* Aim of the task:
Copy each line of the material beneath that holds the word "liquidateur".

*** Task material Section Begins ***

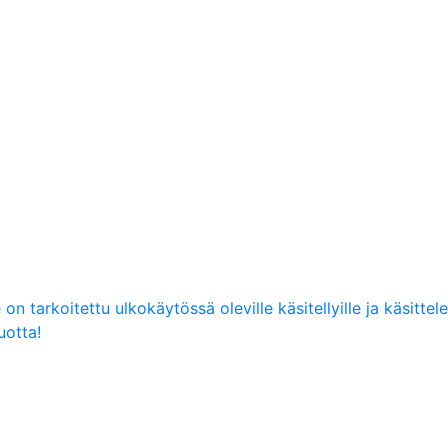
n tarkoitettu ulkokäytössä oleville käsitellyille ja käsittele
uotta!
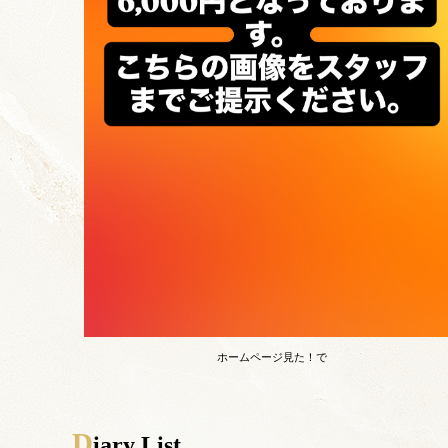
ホームページ見た！で
D
iary List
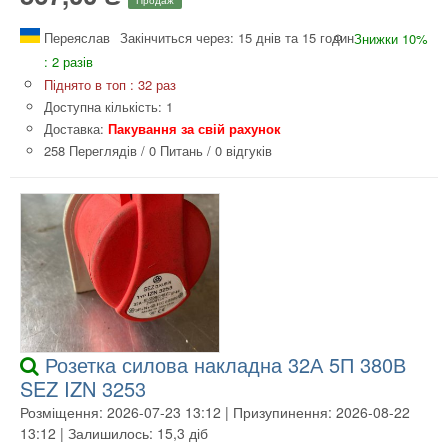
Переяслав
Закінчиться через: 15 днів та 15 годин
Знижки 10%
: 2 разів
Піднято в топ : 32 раз
Доступна кількість: 1
Доставка:
Пакування за свій рахунок
258 Переглядів
/
0 Питань
/
0 відгуків
Розетка силова накладна 32А 5П 380В
SEZ IZN 3253
Розміщення: 2026-07-23 13:12 | Призупинення: 2026-08-22
13:12 | Залишилось: 15,3 діб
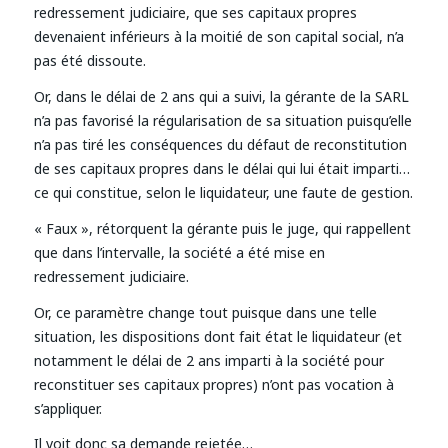
redressement judiciaire, que ses capitaux propres
devenaient inférieurs à la moitié de son capital social, n’a
pas été dissoute.
Or, dans le délai de 2 ans qui a suivi, la gérante de la SARL
n’a pas favorisé la régularisation de sa situation puisqu’elle
n’a pas tiré les conséquences du défaut de reconstitution
de ses capitaux propres dans le délai qui lui était imparti…
ce qui constitue, selon le liquidateur, une faute de gestion.
« Faux », rétorquent la gérante puis le juge, qui rappellent
que dans l’intervalle, la société a été mise en
redressement judiciaire.
Or, ce paramètre change tout puisque dans une telle
situation, les dispositions dont fait état le liquidateur (et
notamment le délai de 2 ans imparti à la société pour
reconstituer ses capitaux propres) n’ont pas vocation à
s’appliquer.
Il voit donc sa demande rejetée…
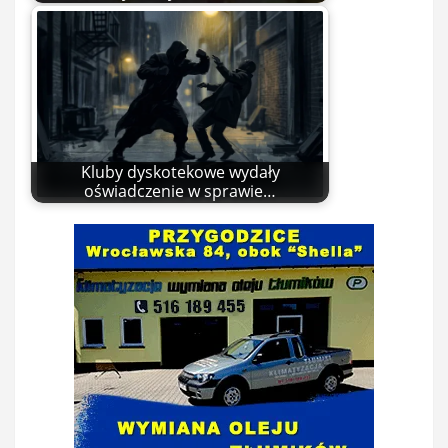
Kluby dyskotekowe wydały
oświadczenie w sprawie…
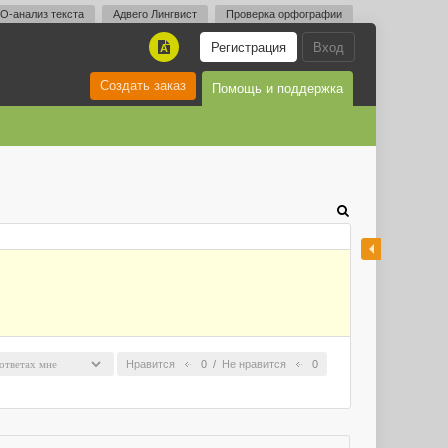
O-анализ текста
Адвего Лингвист
Проверка орфографии
Регистрация
Вход
A
Создать заказ
Помощь и поддержка
Нравится
0
/
Не нравится
0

*** Task material Section Ends ***

* Result:
ce qui constitue, selon le liquidateur, une faute de gestion.
situation, les dispositions dont fait état le liquidateur (et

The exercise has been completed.